Owners and operators of facilities with ammonia refrigeration plants that exceed 50 kW in capacity are required to have appropriately qualified and certified individuals in control of their facility at all times. In addition, employees in these facilities need to be effectively trained in the safe operation of the plant and the correct actions to be taken should an emergency such as an ammonia leak occur.
Accidental ammonia releases could be caused by leaks from components such as heat exchangers, condensers or seals during the operation of a plant or from over-pressure conditions that cause pressure relief valves to open. Ammonia could also be accidentally released during repairs or maintenance if not conducted in a safe manner.
“It is important that properly trained and qualified persons are in continuously control of an ammonia plant,” explains Technical Safety BC’s Tony Scholl, Safety Manager, Boilers and Pressure Vessels. “This is to ensure that the plant is operated safely to reduce the risk of an accidental ammonia release. Facility safety systems and devices, including alarms, must be installed, tested and maintained on a continuous basis to ensure they will function properly during emergency situations.”
Technical Safety BC’s work with facility owners around the risks of ammonia release is ongoing.

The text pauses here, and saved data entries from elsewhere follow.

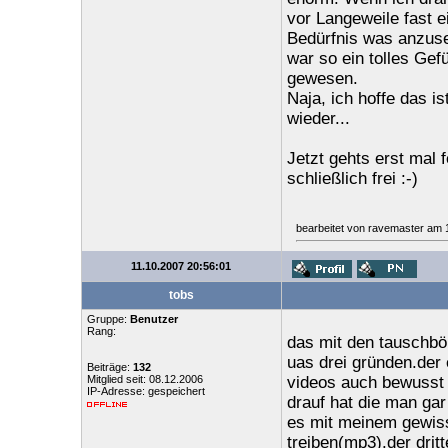
vor Langeweile fast e
Bedürfnis was anzuse
war so ein tolles Gef
gewesen.
Naja, ich hoffe das is
wieder...
Jetzt gehts erst mal f
schließlich frei :-)
bearbeitet von ravemaster am 
11.10.2007 20:56:01
tobs
Gruppe:
Benutzer
Rang:
das mit den tauschbör
uas drei gründen.der 
Beiträge:
132
Mitglied seit: 08.12.2006
videos auch bewusst s
IP-Adresse: gespeichert
drauf hat die man gar 
es mit meinem gewisse
treiben(mp3).der drit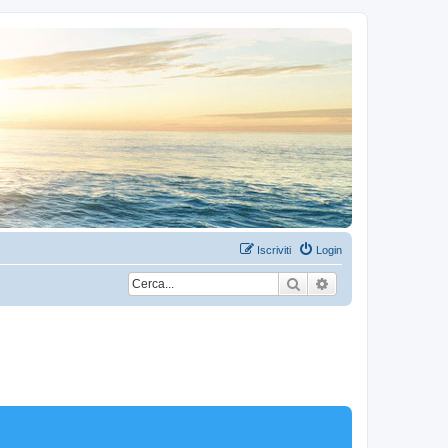
Iscriviti
Login
Cerca
Ricerca avanzata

We recently issued a safety order on November 29 that required owners of ammonia refrigeration plants to test secondary coolants for the presence of ammonia and report the results to Technical Safety BC. A second safety order issued on December 22 notified owners of the potential for compliance action if supervision requirements are not met. The first safety order outlined new requirements and the second safety order was a reinforcement of existing regulation.
“Owners and operators should already have these measures in place,” says Scholl. “For the second safety order, we are simply providing a reminder to these facilities that they have until January 19, 2018 to achieve compliance, or we may consider enforcement action.”
Technical Safety BC periodically inspects these facilities to confirm whether regulatory obligations are being met. Ultimately, however, it is the legal responsibility of the facility owner to meet the requirements of the legislation.
“With more than 200 arenas across the province we can’t be everywhere at once,” adds Technical Safety BC’s Janice Lee, Director, Safety Oversight. “The owners of the facilities are responsible to ensure they are in compliance with the legislation. We are here to work with industry to provide advice, guidance, information, oversight, and worker certification. Safety is a shared responsibility, and one we take very seriously.”